Your assignment: From the first line to the last, retype the records exactly without their images.

*** Record set Section Begins ***

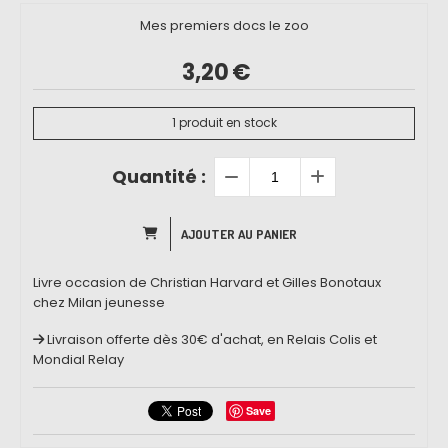
Mes premiers docs le zoo
3,20
€
1
produit en stock
Quantité :
AJOUTER AU PANIER
Livre occasion de Christian Harvard et Gilles Bonotaux
chez Milan jeunesse
Livraison offerte dès 30€ d'achat, en Relais Colis et
Mondial Relay
Save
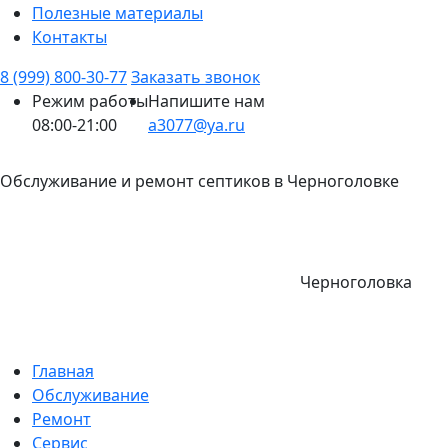
Полезные материалы
Контакты
8 (999) 800-30-77
Заказать звонок
Режим работы
Напишите нам
08:00-21:00
a3077@ya.ru
Обслуживание и ремонт септиков в Черноголовке
Черноголовка
Главная
Обслуживание
Ремонт
Сервис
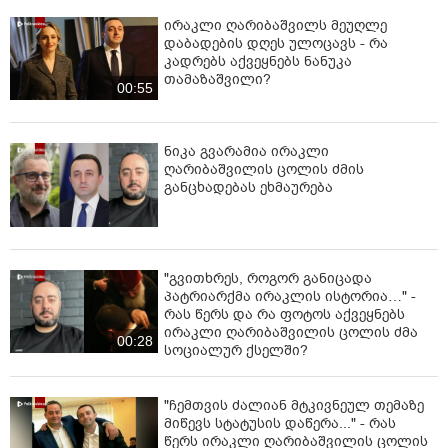
ირაკლი ღარიბაშვილს მეუღლე
დაბადების დღეს ულოცავს - რა
კადრებს აქვეყნებს ნანუკა
თამაზაშვილი?
00:55
ნიკა გვარამია ირაკლი
ღარიბაშვილის ცოლის ძმის
განცხადებას ეხმაურება
"გვითხრეს, როგორ განიცადა
პატრიარქმა ირაკლის ისტორია…" -
რას წერს და რა ფოტოს აქვეყნებს
ირაკლი ღარიბაშვილის ცოლის ძმა
00:28
სოციალურ ქსელში?
"ჩემთვის ძალიან მტკივნეულ თემაზე
მიწევს სტატუსის დაწერა..." - რას
წერს ირაკლი ღარიბაშვილის ცოლის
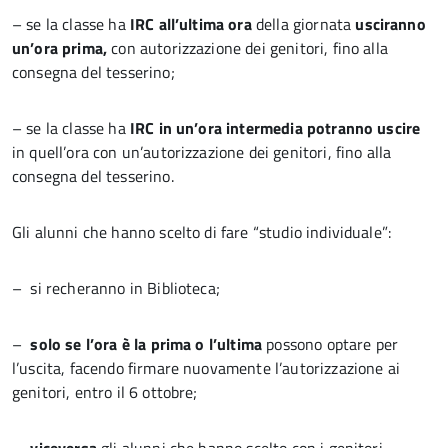
– se la classe ha
IRC all’ultima ora
della giornata
usciranno
un’ora prima,
con autorizzazione dei genitori, fino alla
consegna del tesserino;
– se la classe ha
IRC in un’ora intermedia potranno uscire
in quell’ora con un’autorizzazione dei genitori, fino alla
consegna del tesserino.
Gli alunni che hanno scelto di fare “studio individuale”:
– si recheranno in Biblioteca;
–
solo se l’ora è la prima o l’ultima
possono optare per
l’uscita, facendo firmare nuovamente l’autorizzazione ai
genitori, entro il 6 ottobre;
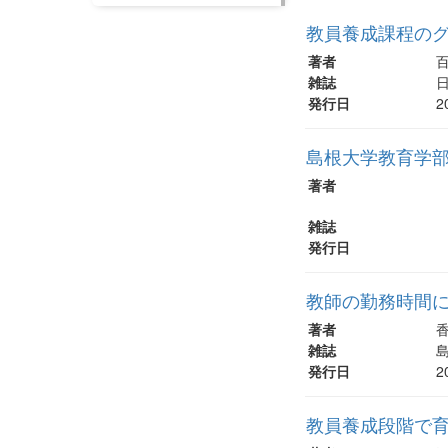
教員養成課程のグ
著者
百
雑誌
日
発行日
2
島根大学教育学部
著者
雑誌
発行日
教師の勤務時間
著者
香
雑誌
島
発行日
2
教員養成段階で育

*** Record set Section Ends ***

Solved exercise:
Mes premiers docs le zoo
3,20
€
1
produit en stock
Quantité :
AJOUTER AU PANIER
Livre occasion de Christian Harvard et Gilles Bonotaux
chez Milan jeunesse
Livraison offerte dès 30€ d'achat, en Relais Colis et
Mondial Relay
Save
Полезные материалы
Контакты
8 (999) 800-30-77
Заказать звонок
Режим работы
Напишите нам
08:00-21:00
a3077@ya.ru
Обслуживание и ремонт септиков в Черноголовке
Черноголовка
Главная
Обслуживание
Ремонт
Сервис
ირაკლი ღარიბაშვილს მეუღლე
დაბადების დღეს ულოცავს - რა
კადრებს აქვეყნებს ნანუკა
თამაზაშვილი?
00:55
ნიკა გვარამია ირაკლი
ღარიბაშვილის ცოლის ძმის
განცხადებას ეხმაურება
"გვითხრეს, როგორ განიცადა
პატრიარქმა ირაკლის ისტორია…" -
რას წერს და რა ფოტოს აქვეყნებს
ირაკლი ღარიბაშვილის ცოლის ძმა
00:28
სოციალურ ქსელში?
"ჩემთვის ძალიან მტკივნეულ თემაზე
მიწევს სტატუსის დაწერა..." - რას
წერს ირაკლი ღარიბაშვილის ცოლის
– se la classe ha
IRC all’ultima ora
della giornata
usciranno
un’ora prima,
con autorizzazione dei genitori, fino alla
consegna del tesserino;
– se la classe ha
IRC in un’ora intermedia potranno uscire
in quell’ora con un’autorizzazione dei genitori, fino alla
consegna del tesserino.
Gli alunni che hanno scelto di fare “studio individuale”:
– si recheranno in Biblioteca;
–
solo se l’ora è la prima o l’ultima
possono optare per
l’uscita, facendo firmare nuovamente l’autorizzazione ai
genitori, entro il 6 ottobre;
教員養成課程のグ
著者
百
雑誌
日
発行日
2
島根大学教育学部
著者
雑誌
発行日
教師の勤務時間
著者
香
雑誌
島
発行日
2
教員養成段階で育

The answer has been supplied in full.